- [AVAILABLE RECORDS]:
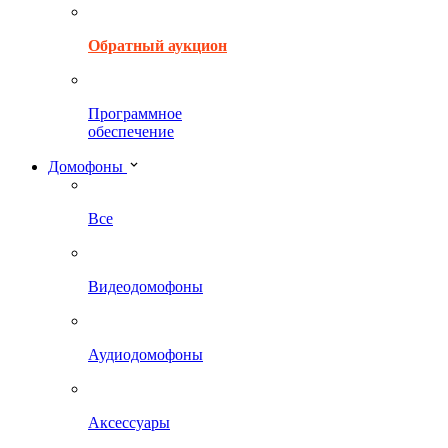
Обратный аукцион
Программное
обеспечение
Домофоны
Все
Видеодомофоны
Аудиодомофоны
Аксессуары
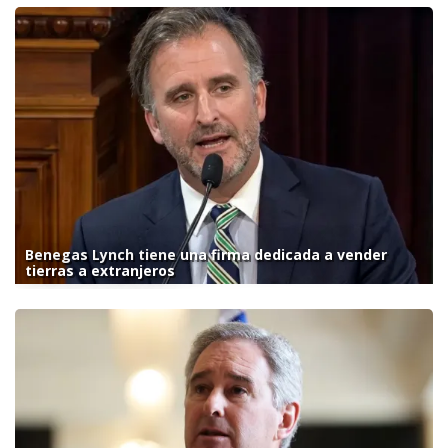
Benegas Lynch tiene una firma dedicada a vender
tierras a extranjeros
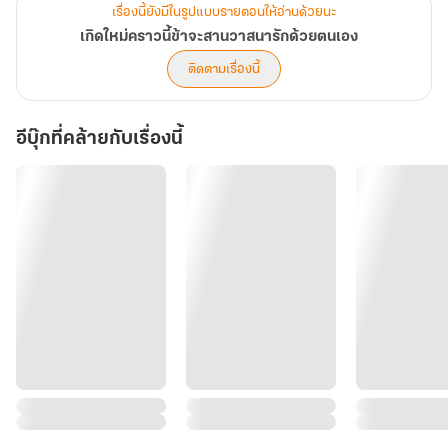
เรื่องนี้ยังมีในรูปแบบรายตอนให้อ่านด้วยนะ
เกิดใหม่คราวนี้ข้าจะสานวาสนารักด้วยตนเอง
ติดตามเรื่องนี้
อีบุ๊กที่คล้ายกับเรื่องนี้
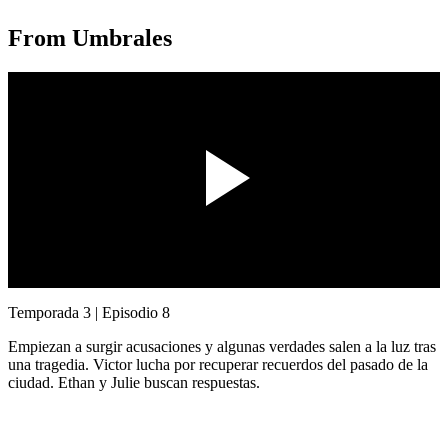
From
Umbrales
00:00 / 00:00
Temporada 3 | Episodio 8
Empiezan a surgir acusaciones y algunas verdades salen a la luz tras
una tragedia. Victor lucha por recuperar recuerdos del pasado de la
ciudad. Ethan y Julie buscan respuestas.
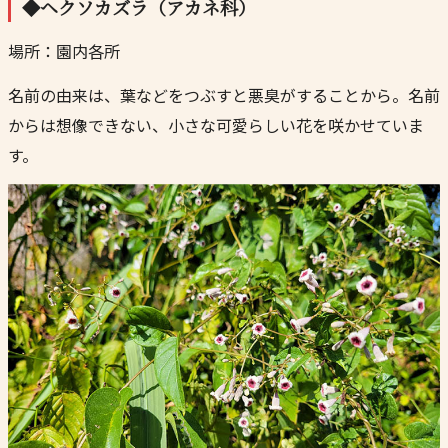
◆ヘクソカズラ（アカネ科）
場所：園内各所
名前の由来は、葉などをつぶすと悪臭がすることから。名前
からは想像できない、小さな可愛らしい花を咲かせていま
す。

* * *

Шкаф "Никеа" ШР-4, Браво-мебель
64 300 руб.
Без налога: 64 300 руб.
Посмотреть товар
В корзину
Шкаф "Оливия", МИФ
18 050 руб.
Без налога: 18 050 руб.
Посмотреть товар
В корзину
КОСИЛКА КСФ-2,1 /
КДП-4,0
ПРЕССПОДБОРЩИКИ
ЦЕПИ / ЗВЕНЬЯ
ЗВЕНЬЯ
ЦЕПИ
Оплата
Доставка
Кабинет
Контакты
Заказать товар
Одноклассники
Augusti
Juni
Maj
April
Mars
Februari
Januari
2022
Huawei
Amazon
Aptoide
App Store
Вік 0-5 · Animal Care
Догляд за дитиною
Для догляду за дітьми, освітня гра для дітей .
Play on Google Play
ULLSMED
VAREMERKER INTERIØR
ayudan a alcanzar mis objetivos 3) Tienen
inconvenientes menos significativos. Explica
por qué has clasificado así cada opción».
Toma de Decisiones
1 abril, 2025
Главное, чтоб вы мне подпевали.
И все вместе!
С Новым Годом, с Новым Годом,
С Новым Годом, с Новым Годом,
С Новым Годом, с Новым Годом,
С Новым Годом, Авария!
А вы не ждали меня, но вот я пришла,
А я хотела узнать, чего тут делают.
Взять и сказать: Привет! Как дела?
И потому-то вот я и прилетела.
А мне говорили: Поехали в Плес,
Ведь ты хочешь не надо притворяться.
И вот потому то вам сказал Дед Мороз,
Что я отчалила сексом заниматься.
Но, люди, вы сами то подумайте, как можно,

==

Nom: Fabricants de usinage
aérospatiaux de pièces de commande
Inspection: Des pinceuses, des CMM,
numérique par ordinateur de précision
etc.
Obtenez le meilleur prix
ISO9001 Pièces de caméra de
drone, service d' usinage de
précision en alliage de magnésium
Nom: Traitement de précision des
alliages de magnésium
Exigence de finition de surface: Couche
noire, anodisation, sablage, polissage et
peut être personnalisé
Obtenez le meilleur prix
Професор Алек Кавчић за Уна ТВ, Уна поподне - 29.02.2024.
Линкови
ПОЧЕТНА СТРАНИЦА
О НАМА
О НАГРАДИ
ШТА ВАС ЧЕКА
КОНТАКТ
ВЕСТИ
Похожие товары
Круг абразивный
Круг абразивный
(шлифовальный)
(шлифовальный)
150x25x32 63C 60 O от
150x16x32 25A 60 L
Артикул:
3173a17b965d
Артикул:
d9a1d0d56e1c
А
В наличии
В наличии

- [PROBLEM]: In the listing above, find the line with "อีบุ๊กที่คล้ายกับเรื่องนี้" and the line with "名前の由来は、葉などをつぶすと悪臭がすることから。名前". Output both, plus every line between them, and no pictures.

- [TASK SOLUTION]:
อีบุ๊กที่คล้ายกับเรื่องนี้
From
Umbrales
00:00 / 00:00
Temporada 3 | Episodio 8
Empiezan a surgir acusaciones y algunas verdades salen a la luz tras
una tragedia. Victor lucha por recuperar recuerdos del pasado de la
ciudad. Ethan y Julie buscan respuestas.
◆ヘクソカズラ（アカネ科）
場所：園内各所
名前の由来は、葉などをつぶすと悪臭がすることから。名前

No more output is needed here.